In the mid-1950s, my sister, 18 months older than me, got polio. She was in Bridge of Earn hospital for many months. We could visit only once a week and then only for an hour. It took about two hours to get there by bus. In order to cheer my sister up, my mother got a little dog, a Scottie, to take with us when we visited the hospital. After much fuss, the matron reluctantly allowed us to enter the ward with the dog. No sooner had we reached my sister's bed, than the little dog did a doings on the floor. We were immediately ejected and spent the remainder of the allotted hour standing in the rain at the bus stop. I am pleased to say that my sister eventually recovered fully.
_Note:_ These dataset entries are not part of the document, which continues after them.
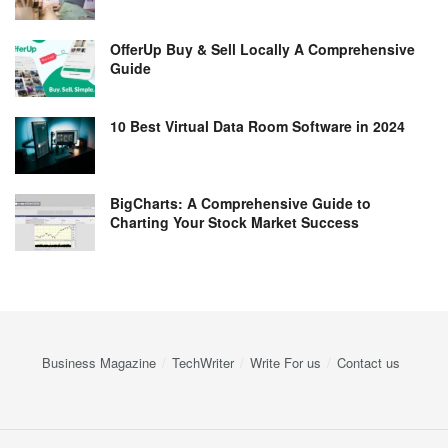
OfferUp Buy & Sell Locally A Comprehensive
Guide
10 Best Virtual Data Room Software in 2024
BigCharts: A Comprehensive Guide to
Charting Your Stock Market Success
Business Magazine
TechWriter
Write For us
Contact us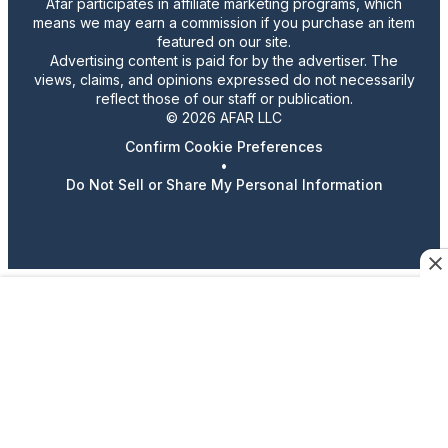
Afar participates in affiliate marketing programs, which
means we may earn a commission if you purchase an item
featured on our site.
Advertising content is paid for by the advertiser. The
views, claims, and opinions expressed do not necessarily
reflect those of our staff or publication.
© 2026 AFAR LLC
Confirm Cookie Preferences
•
Do Not Sell or Share My Personal Information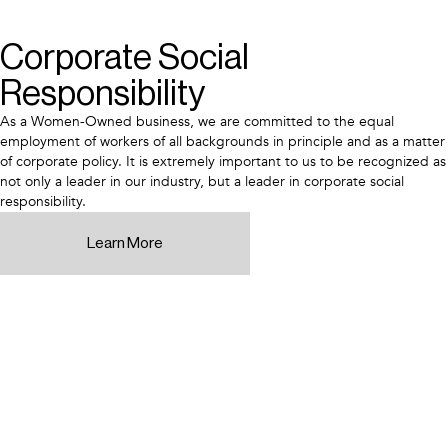
Corporate Social
Responsibility
As a Women-Owned business, we are committed to the equal
employment of workers of all backgrounds in principle and as a matter
of corporate policy. It is extremely important to us to be recognized as
not only a leader in our industry, but a leader in corporate social
responsibility.
Learn More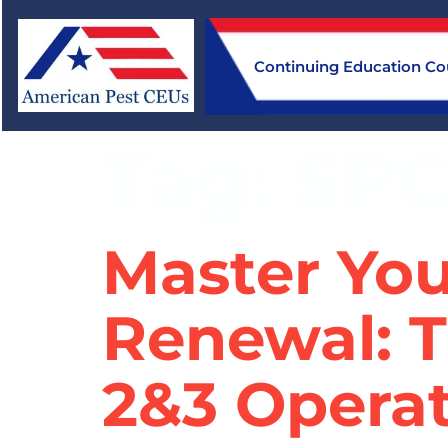
Continuing Education Co
Tag:
SP
Master You
Renewal: T
2&3 Operat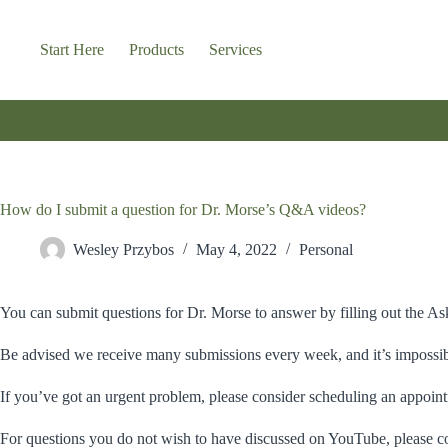
Skip
to
content
Start Here
Products
Services
How do I submit a question for Dr. Morse’s Q&A videos?
Wesley Przybos
May 4, 2022
Personal
You can submit questions for Dr. Morse to answer by filling out the 
Be advised we receive many submissions every week, and it’s impossibl
If you’ve got an urgent problem, please consider scheduling an appoint
For questions you do not wish to have discussed on YouTube, please co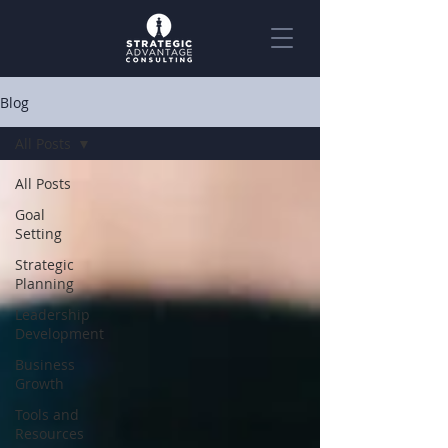
Blog
All Posts
All Posts
Goal
Setting
Strategic
Planning
Leadership
Development
Business
Growth
Tools and
Resources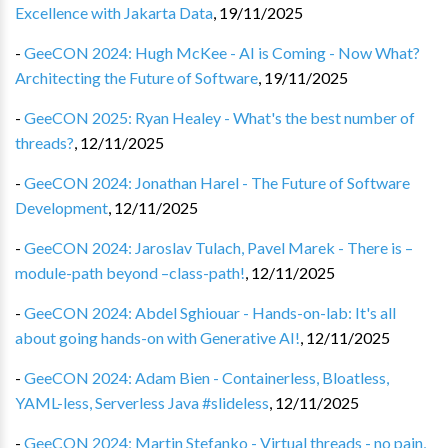
Excellence with Jakarta Data
,
19/11/2025
-
GeeCON 2024: Hugh McKee - AI is Coming - Now What?
Architecting the Future of Software
,
19/11/2025
-
GeeCON 2025: Ryan Healey - What's the best number of
threads?
,
12/11/2025
-
GeeCON 2024: Jonathan Harel - The Future of Software
Development
,
12/11/2025
-
GeeCON 2024: Jaroslav Tulach, Pavel Marek - There is –
module-path beyond –class-path!
,
12/11/2025
-
GeeCON 2024: Abdel Sghiouar - Hands-on-lab: It's all
about going hands-on with Generative AI!
,
12/11/2025
-
GeeCON 2024: Adam Bien - Containerless, Bloatless,
YAML-less, Serverless Java #slideless
,
12/11/2025
-
GeeCON 2024: Martin Stefanko - Virtual threads - no pain,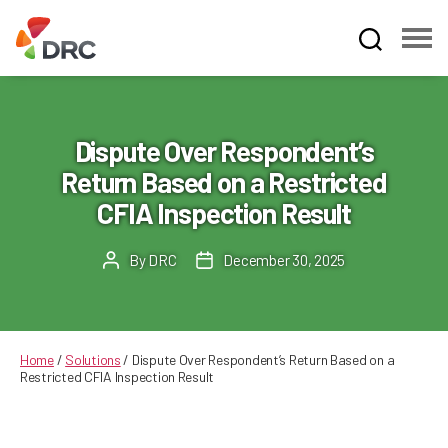
Fruit
and
Vegetable
Dispute
Dispute Over Respondent’s
Resolution
Return Based on a Restricted
Corporation
CFIA Inspection Result
By
DRC
December 30, 2025
Post
Post
author
date
Home
/
Solutions
/
Dispute Over Respondent’s Return Based on a
Restricted CFIA Inspection Result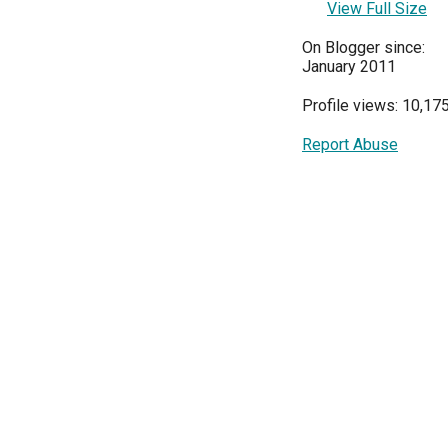
View Full Size
On Blogger since:
January 2011
Profile views: 10,17
Report Abuse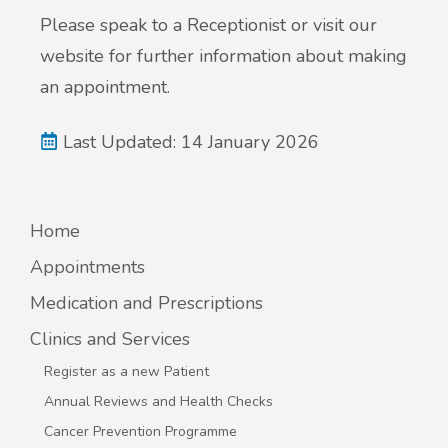
Please speak to a Receptionist or visit our
website for further information about making
an appointment.
Last Updated: 14 January 2026
Home
Appointments
Medication and Prescriptions
Clinics and Services
Register as a new Patient
Annual Reviews and Health Checks
Cancer Prevention Programme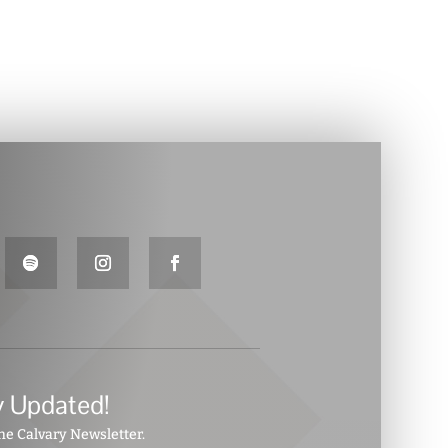
y Updated!
the Calvary Newsletter.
In the late 1950s, my father gave up bus-driving and began a long struggle to set himself up as a self-employed joiner. Money was tight. My mother made all of our children's clothes except the shoes. I have a school photograph of me in those clothes. In exchange for 17 shillings and sixpence you could have a class photograph plus an individual photograph. Several of us in the class could not afford this. Yet we longed for the photographs, the desirability of which would probably be equivalent to an iPhone today. Desperate, I followed my mother one morning as she went off to work, pleading for the money. She kept walking and said nothing. I badgered and badgered. Eventually, she stopped to look at me. 'I haven't got it,' she said before bursting into tears and hurrying away. Although I was only eight, I can still recall the exact spot on the street where this happened, and I can describe the weather too.
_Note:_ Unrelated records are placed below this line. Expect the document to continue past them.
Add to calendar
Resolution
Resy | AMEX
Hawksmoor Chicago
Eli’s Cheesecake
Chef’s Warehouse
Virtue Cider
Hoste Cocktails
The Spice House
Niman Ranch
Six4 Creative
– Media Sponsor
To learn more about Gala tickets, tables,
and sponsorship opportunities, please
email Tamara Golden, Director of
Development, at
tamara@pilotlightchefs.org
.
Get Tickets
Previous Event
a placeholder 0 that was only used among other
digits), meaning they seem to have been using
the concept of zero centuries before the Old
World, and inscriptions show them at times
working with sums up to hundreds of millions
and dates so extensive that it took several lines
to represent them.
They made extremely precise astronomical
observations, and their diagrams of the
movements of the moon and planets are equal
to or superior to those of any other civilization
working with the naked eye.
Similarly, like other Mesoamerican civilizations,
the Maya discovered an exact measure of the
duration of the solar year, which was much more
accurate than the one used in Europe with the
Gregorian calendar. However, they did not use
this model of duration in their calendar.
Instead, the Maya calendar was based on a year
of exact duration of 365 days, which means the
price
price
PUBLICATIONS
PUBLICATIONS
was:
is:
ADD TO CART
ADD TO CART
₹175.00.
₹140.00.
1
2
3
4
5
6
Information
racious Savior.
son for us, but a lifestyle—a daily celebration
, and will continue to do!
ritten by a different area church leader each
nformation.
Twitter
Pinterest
But I did get the pictures, and so did the others who couldn't afford them. Many years later, I found out that our class teacher, Mr Frankel, had paid for them without saying anything to anybody.
I did not progress despite
going to state schools and having the parents I had. I progressed because
of them. When Sajid Javid brags about how he overcame his parents and his education, he is, even if inadvertently, implying that they were handicaps. Even if they were, his unqualified bragging would still be an insult to all other bus drivers and all other state schools – state schools for which his government is responsible. Perhaps as Chancellor he might now like to do something about them. But that this Remain-voter has secured his preferment in a hardcore Leave government suggests it would be unwise to hold your breath while waiting for any selfless behaviour to come along.
It seems to have escaped Javid that the man whose job he aspires to, the man who gave him his preferment, had all the advantages in the world yet still turned out to be not much more than a mendacious sneak.